Retype every entry word for word. Omit the pictures.

--- Data excerpts ---

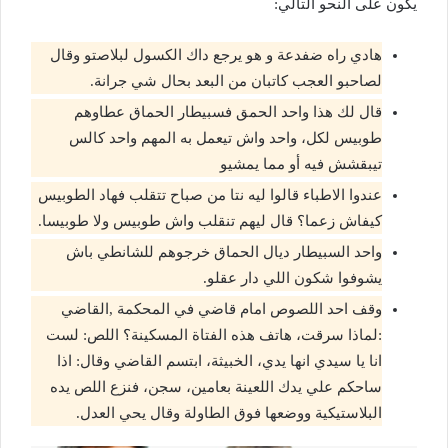
يكون على النحو التالي:
هادي راه ضفدعة و هو يرجع داك الكسول لبلاصتو وقال
لصاحبو العجب كاتبان من البعد بحال شي جرانة.
قال لك هذا واحد الحمق فسبيطار الحماق عطاوهم
طوبيس لكل، واحد واش تيعمل به المهم واحد كالس
تيبقشش فيه أو مما يمشيو
عندوا الاطباء قالوا ليه نتا من صباح تتقلب فهاد الطوبيس
كيفاش زعما؟ قال ليهم تنقلب واش طوبيس ولا طوبيسا.
واحد السبيطار ديال الحماق خرجوهم للشانطي باش
يشوفوا شكون اللي دار عقلو.
وقف احد اللصوص امام قاضي في المحكمة ,القاضي
:لماذا سرقت، هاتف هذه الفتاة المسكينة؟ اللص: لست
انا يا سيدي انها يدي، الخبيثة، ابتسم القاضي وقال: اذا
ساحكم علي يدك اللعينة بعامين، سجن، فنزع اللص يده
البلاستيكية ووضعها فوق الطاولة وقال يحي العدل.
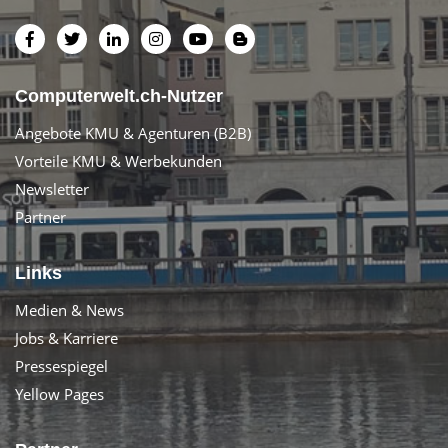
Computerwelt.ch-Nutzer
Angebote KMU & Agenturen (B2B)
Vorteile KMU & Werbekunden
Newsletter
Partner
Links
Medien & News
Jobs & Karriere
Pressespiegel
Yellow Pages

---

- [Reply]:
يكون على النحو التالي:
هادي راه ضفدعة و هو يرجع داك الكسول لبلاصتو وقال
لصاحبو العجب كاتبان من البعد بحال شي جرانة.
قال لك هذا واحد الحمق فسبيطار الحماق عطاوهم
طوبيس لكل، واحد واش تيعمل به المهم واحد كالس
تيبقشش فيه أو مما يمشيو
عندوا الاطباء قالوا ليه نتا من صباح تتقلب فهاد الطوبيس
كيفاش زعما؟ قال ليهم تنقلب واش طوبيس ولا طوبيسا.
واحد السبيطار ديال الحماق خرجوهم للشانطي باش
يشوفوا شكون اللي دار عقلو.
وقف احد اللصوص امام قاضي في المحكمة ,القاضي
:لماذا سرقت، هاتف هذه الفتاة المسكينة؟ اللص: لست
انا يا سيدي انها يدي، الخبيثة، ابتسم القاضي وقال: اذا
ساحكم علي يدك اللعينة بعامين، سجن، فنزع اللص يده
البلاستيكية ووضعها فوق الطاولة وقال يحي العدل.
Computerwelt.ch-Nutzer
Angebote KMU & Agenturen (B2B)
Vorteile KMU & Werbekunden
Newsletter
Partner
Links
Medien & News
Jobs & Karriere
Pressespiegel
Yellow Pages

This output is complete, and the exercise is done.